Action item: Lines from the one containing "Top picks just for you" through the last line of the records below need to be repeated exactly; nothing else, and no pictures.

Page images and extracted text

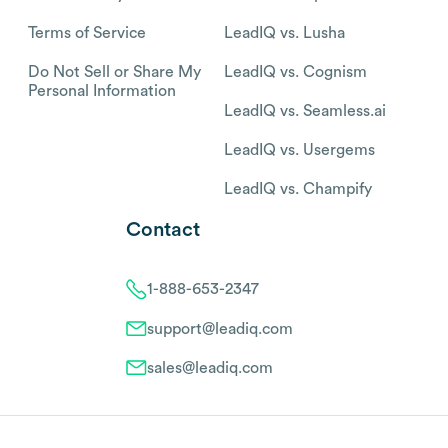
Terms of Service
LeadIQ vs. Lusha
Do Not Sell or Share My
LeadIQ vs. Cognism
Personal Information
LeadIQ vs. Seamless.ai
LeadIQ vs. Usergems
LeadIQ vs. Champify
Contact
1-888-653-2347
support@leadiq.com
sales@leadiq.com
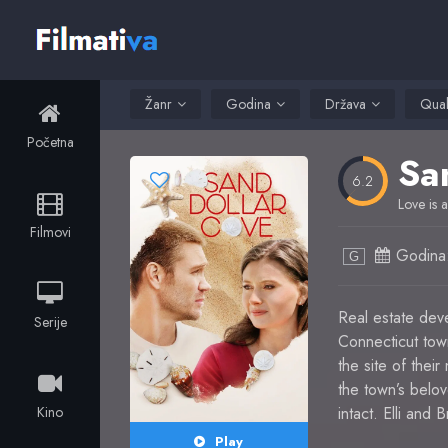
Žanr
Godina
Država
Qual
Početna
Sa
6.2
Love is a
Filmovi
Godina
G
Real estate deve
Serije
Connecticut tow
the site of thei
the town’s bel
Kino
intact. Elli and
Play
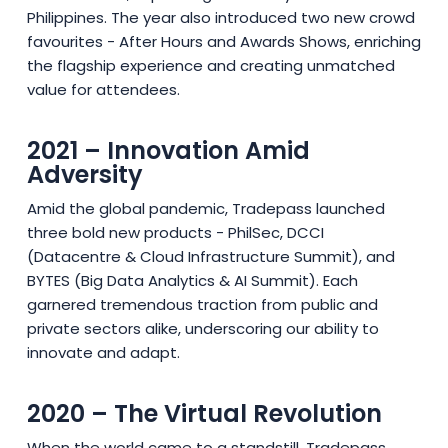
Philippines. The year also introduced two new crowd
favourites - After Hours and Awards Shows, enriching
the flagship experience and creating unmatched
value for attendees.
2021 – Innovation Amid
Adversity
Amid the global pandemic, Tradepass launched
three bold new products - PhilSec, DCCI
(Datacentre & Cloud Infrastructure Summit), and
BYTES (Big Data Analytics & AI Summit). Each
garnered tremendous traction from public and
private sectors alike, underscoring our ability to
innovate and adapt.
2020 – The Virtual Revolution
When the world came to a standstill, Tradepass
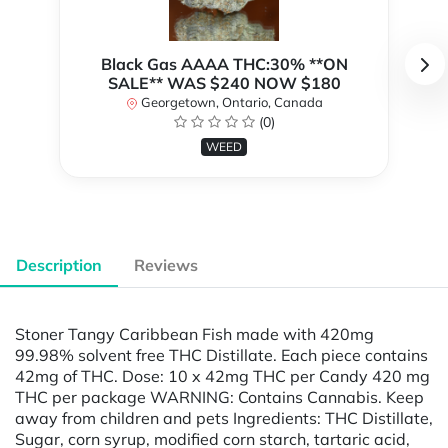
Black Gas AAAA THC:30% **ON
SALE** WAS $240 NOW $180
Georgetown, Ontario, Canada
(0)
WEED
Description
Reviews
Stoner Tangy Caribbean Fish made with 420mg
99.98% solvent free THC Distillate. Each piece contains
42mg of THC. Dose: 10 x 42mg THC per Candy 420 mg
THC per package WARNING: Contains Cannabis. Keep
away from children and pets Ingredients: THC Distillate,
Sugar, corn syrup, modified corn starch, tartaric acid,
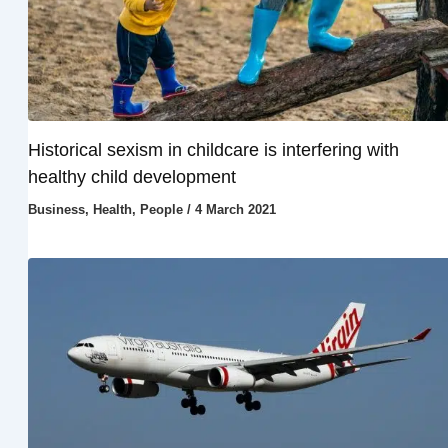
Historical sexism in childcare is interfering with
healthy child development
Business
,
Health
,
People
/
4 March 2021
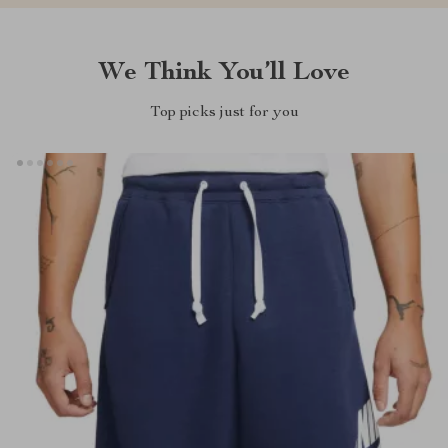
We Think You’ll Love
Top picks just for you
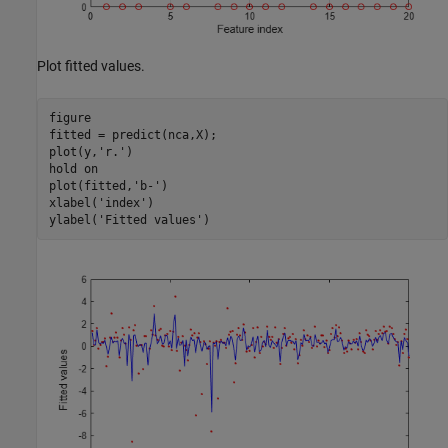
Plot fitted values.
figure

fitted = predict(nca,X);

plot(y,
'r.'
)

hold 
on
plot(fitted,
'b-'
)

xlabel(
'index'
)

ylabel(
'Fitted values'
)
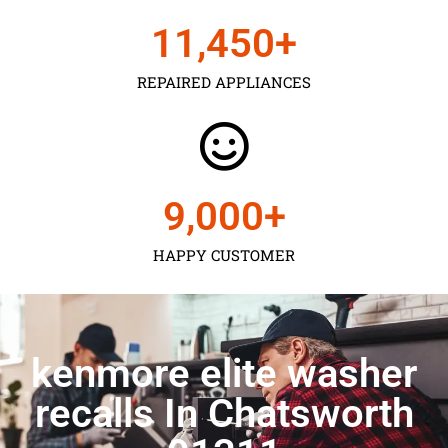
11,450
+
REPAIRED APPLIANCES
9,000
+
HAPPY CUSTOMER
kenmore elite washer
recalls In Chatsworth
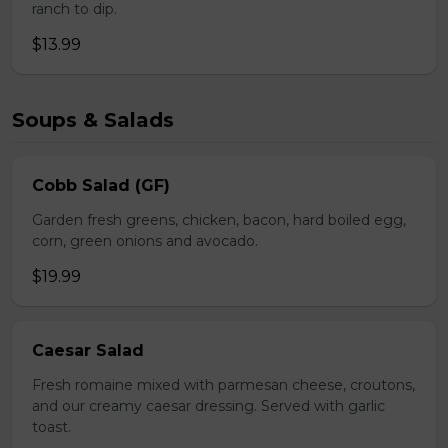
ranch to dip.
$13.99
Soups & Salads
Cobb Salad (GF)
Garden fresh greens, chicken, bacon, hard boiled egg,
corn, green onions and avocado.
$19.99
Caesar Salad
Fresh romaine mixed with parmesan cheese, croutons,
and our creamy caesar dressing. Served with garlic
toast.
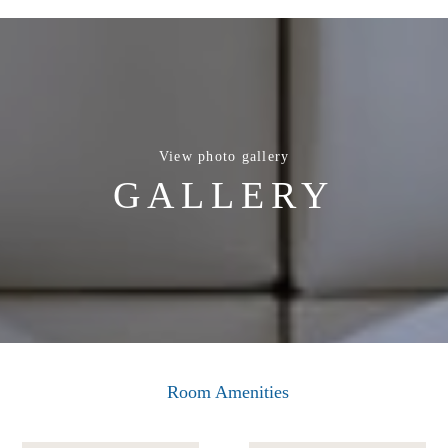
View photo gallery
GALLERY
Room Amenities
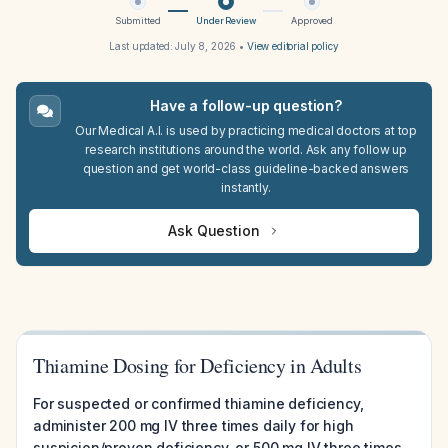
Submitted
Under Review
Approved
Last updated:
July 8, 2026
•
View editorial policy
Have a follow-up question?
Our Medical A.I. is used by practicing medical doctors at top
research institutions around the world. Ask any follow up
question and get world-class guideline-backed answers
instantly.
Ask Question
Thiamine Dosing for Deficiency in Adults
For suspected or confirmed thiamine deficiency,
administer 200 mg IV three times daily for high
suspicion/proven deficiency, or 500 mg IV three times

Exercise solution:
Top picks just for you
Plot fitted values.
figure

fitted = predict(nca,X);

plot(y,
'r.'
)

hold 
on
plot(fitted,
'b-'
)

xlabel(
'index'
)

ylabel(
'Fitted values'
)
11,450
+
REPAIRED APPLIANCES
9,000
+
HAPPY CUSTOMER
kenmore elite washer
recalls In Chatsworth
ranch to dip.
$13.99
Soups & Salads
Cobb Salad (GF)
Garden fresh greens, chicken, bacon, hard boiled egg,
corn, green onions and avocado.
$19.99
Caesar Salad
Fresh romaine mixed with parmesan cheese, croutons,
and our creamy caesar dressing. Served with garlic
toast.
View photo gallery
GALLERY
Room Amenities
Submitted
Under Review
Approved
Last updated:
July 8, 2026
•
View editorial policy
Have a follow-up question?
Our Medical A.I. is used by practicing medical doctors at top
research institutions around the world. Ask any follow up
question and get world-class guideline-backed answers
instantly.
Ask Question
Thiamine Dosing for Deficiency in Adults
For suspected or confirmed thiamine deficiency,
administer 200 mg IV three times daily for high
suspicion/proven deficiency, or 500 mg IV three times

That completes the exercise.